Is a Baby Your Ticket to Freedom from Work?Madeline Holler
The headline over at Glamour’s Vitamin G blog sounds outrageous: Growing Number of Women Want to Become Moms to Get Out of Work. And they’re having a conniption over at The Stir with the post “Women Who Get Pregnant to Get Out of Work are Clueless About Parenting.”
Seems a recent study out of the U.K. found that almost half of the 2,000 women surveyed by a “glossy magazine” were considering having a baby in order to take advantage of the country’s generous 52-week, partially paid maternity leave. Nevermind that the original report on this supposed growing trend is from the Daily Mail, a notoriously conservative publication. The Daily Mail article included this reminder from TV host and entrepreneur Alan Sugar:
UK maternity laws meant people were entitled to have too much; everything has gone too far’.
Hard-pushed employers and over-worked colleagues will be among those who agree with his analysis.
The real outrage here is giving women the option of a year off work to recover from childbirth and take care their kids. And enjoying a break from the grind that, at least for one of the women interviewed by the paper, was giving her insomnia and affecting her health, is utter foolishness, judging from Mary Fischer’s post over at The Stir. She writes, “… taking care of a baby and adjusting to being a mother is pretty much the hardest job there is.”

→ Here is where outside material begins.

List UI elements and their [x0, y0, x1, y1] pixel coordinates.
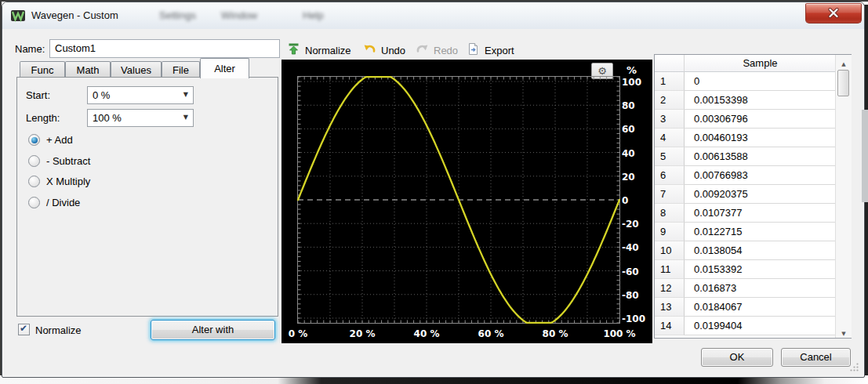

Honestly, that’s just not true. Motherhood, parenting, these are not the hardest jobs there are. It may be the hardest thing some of us have ever done, but some of us have had pretty OK work lives. Fischer is right when she says, “And in most cases, it’s a hell of a lot more work than anyone expects.” But not even the woman in the Daily Mail piece is saying her baby’s first year was harder than the job that was making her miserable. In fact, the same survey found that at least one-third of the respondents was working longer hours than they used to and experiencing stress-related insomnia.
So are U.K. women having babies just so they can take a year-long break from work? It’s doubtful. Are they taking advantage of a national maternity leave policy that gives them the option, even at a time when their jobs or careers no longer give them much meaning? That sounds plausible.
Is this cause for hysteria, lectures and talk of a push to scale back family friendly benefits? Of course it’s not. But it’s a good reminder to avoid drawing conclusions from studies conducted by glossy magazines and reported on by the Daily Mail.